1935 wurde ein Stück von ihm, Nur ein Judenweib, ins Jiddische übertragen aufgeführt. Auch Lyrik verfasste er weiterhin, wobei er naturgemäß seine Situation als Fremder in einer fremden Umgebung und Natur thematisierte. Die längeren Texte, die er in Buenos Aires verfasste, darunter sieben Romane, blieben unveröffentlicht, so zum Beispiel der Roman Die Kinder von Paraná oder der angeblich noch in Berlin geschriebene „Tatsachenroman“ Deutschland, dein Tänzer ist der Tod.
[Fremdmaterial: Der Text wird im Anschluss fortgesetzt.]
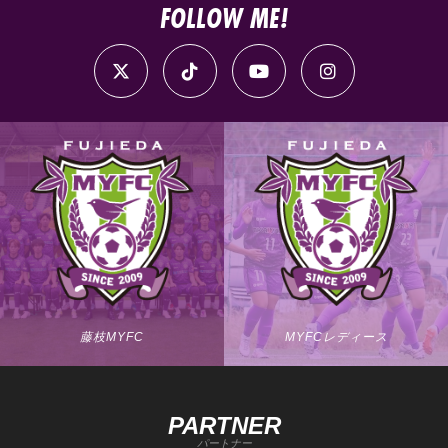
FOLLOW ME!
藤枝MYFC
MYFCレディース
PARTNER
パートナー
Spanisch zu schreiben bemühte sich Zech nicht, und gerne wäre er nach dem Krieg nach Deutschland zurückgekehrt, wo seine Familie unbeschadet die Nazizeit überstanden hatte. Doch ließen weder seine knappen Mittel noch sein sich rasch verschlechternder Gesundheitszustand die Reise zu. Am 7. September 1946 brach er vor seiner Wohnungstür in Buenos Aires zusammen und verstarb am selben Tag.

[Bearbeiten] Zech postum

Nachdem er schon um 1930 an den Rand des Literaturbetriebs geraten und nach 1933 als ehemaliger SPD-Sympathisant gänzlich im Abseits gelandet war, teilte Zech nach dem Krieg das Schicksal vieler Exilautoren, denen kein Comeback gelang. Auch die Bemühungen seines Sohnes Rudolf, der in einem eigenen kleinen (West-)Berliner Verlag 1947 bis 1960 Werke des Vaters aus dem Nachlass publizierte, fruchteten wenig. Einzig in der damaligen DDR, wo ihm der Status eines Antifaschisten (was Zech wirklich war) und vermeintlichen Naziverfolgten ein gewisses Interesse sicherte, wurden 1952 bis 1956 und nochmals in den 80er Jahren einige seiner Werke neu aufgelegt und andere postum erstmals gedruckt.

Eines der ersten von Rudolf Zech (1947) und dann in der DDR (1952) neu aufgelegten Werke war der Villon (in der Erstfassung von 1931). Er fiel um 1953 Klaus Kinski in die Hände, dank dessen eindrucksvollen Rezitationen die Figur Villons in der damaligen Bundesrepublik bekannt wurde. 1962 wurde daraufhin der Villon (allerdings in einer vom späten Zech selbst umstrukturierten und stark moralisierten Version) als dtv-Taschenbuch aufgelegt. Diese Taschenbuchausgabe hat Zech postum zum Erfolgsautor gemacht – wenn auch tragischerweise nicht unter seinem eigenen Namen, sondern unter dem Label „Villon“.

Zechs Gedichte Wer auf der Flucht ist, so wie wir und Im Dämmer (Im schwarzen Spiegel der Kanäle) fanden Aufnahme in Reich-Ranickis Anthologie Der Kanon.

Ein Teil des Nachlasses von Zech befindet sich in der Handschriftenabteilung der Stadt- und Landesbibliothek Dortmund, ein anderer Teil in der Akademie der Künste in Berlin. Die Wuppertaler Stadtbibliothek besitzt eine ansehnliche Sammlung von Büchern des Autors.

[Bearbeiten] Werke

  • Ausgewählte Werke. Hrsg. [...] von Bert Kasties. 5 Bde., Aachen 1998-99. (Bd. I enthält eine vorzügliche biografische Einführung.)
  • Die lasterhaften Balladen und Lieder des François Villon. Freie Nachdichtung, 1931 bzw. 1962 u.ö. ISBN 3423000430
  • Vom schwarzen Revier zur Neuen Welt. – Gesammelte Gedichte 1983, ISBN 3446135766
  • Der schwarze Baal. Novellen. Hrsg. und mit einem Nachwort von M. Martínez. Göttingen 1989 ISBN 3892440077

[Bearbeiten] Literatur

  • Fritz-Hüser-Institut für Deutsche und Ausländische Arbeiterliteratur (Hrsg.): Verzeichnis der Archivbestände zu den Arbeiterdichtern Paul Zech (1881-1946), Gerrit Engelke (1890-1918) und Max Barthel (1893-1975) sowie Übersicht über den Nachlass von Heinrich Lersch und Katalog zur Ausstellung 'Arbeiterdichter zu Krieg und Arbeitswelt. Dortmund: Das Institut 1984, 60 S.